*** Opening Recorded information ***

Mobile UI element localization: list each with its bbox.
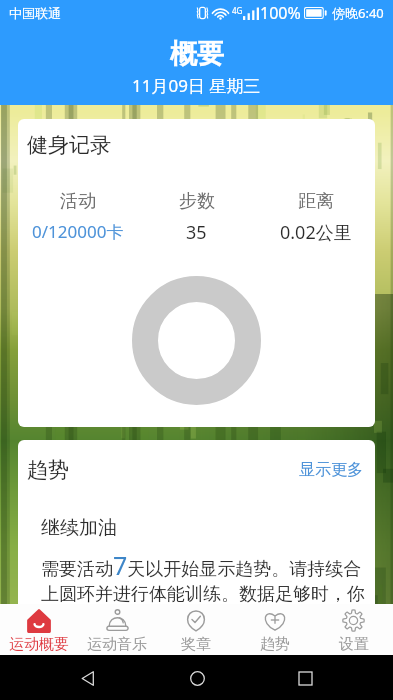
staticText: 0.02公里 <box>280 220 352 245</box>
staticText: 健身记录 <box>27 132 111 158</box>
staticText: 活动 <box>60 190 96 213</box>
button[interactable]: 趋势 <box>235 604 314 655</box>
staticText: 趋势 <box>260 635 290 654</box>
staticText: 继续加油 <box>41 516 117 540</box>
staticText: 步数 <box>179 190 215 213</box>
staticText: 需要活动7天以开始显示趋势。请持续合上圆环并进行体能训练。数据足够时，你 <box>41 555 368 604</box>
button[interactable]: 运动音乐 <box>78 604 156 655</box>
button[interactable]: Recent apps <box>285 658 325 698</box>
staticText: 显示更多 <box>299 460 363 480</box>
staticText: 运动概要 <box>9 635 69 654</box>
button[interactable]: 健身记录 <box>18 119 375 427</box>
staticText: 概要 <box>170 37 224 71</box>
staticText: 35 <box>186 220 207 245</box>
button[interactable]: 设置 <box>314 604 393 655</box>
staticText: 11月09日 星期三 <box>132 74 261 97</box>
staticText: 奖章 <box>181 635 211 654</box>
button[interactable]: 显示更多 <box>299 460 363 480</box>
staticText: 设置 <box>339 635 369 654</box>
staticText: 100% <box>260 2 301 24</box>
staticText: 距离 <box>298 190 334 213</box>
button[interactable]: 运动概要 <box>0 604 78 655</box>
staticText: 4G <box>232 5 243 16</box>
staticText: 0/120000卡 <box>32 220 124 243</box>
staticText: 傍晚6:40 <box>332 4 384 22</box>
button[interactable]: Back <box>68 658 108 698</box>
button[interactable]: Home <box>177 658 217 698</box>
staticText: 运动音乐 <box>87 635 147 654</box>
staticText: 中国联通 <box>9 5 61 21</box>
staticText: 趋势 <box>27 457 69 483</box>
button[interactable]: 奖章 <box>156 604 235 655</box>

*** Closing Recorded information ***

> [Work to complete]: For the records above, state how many lines include "显示更多", giving no more than the number.

> [Response to this task]: 2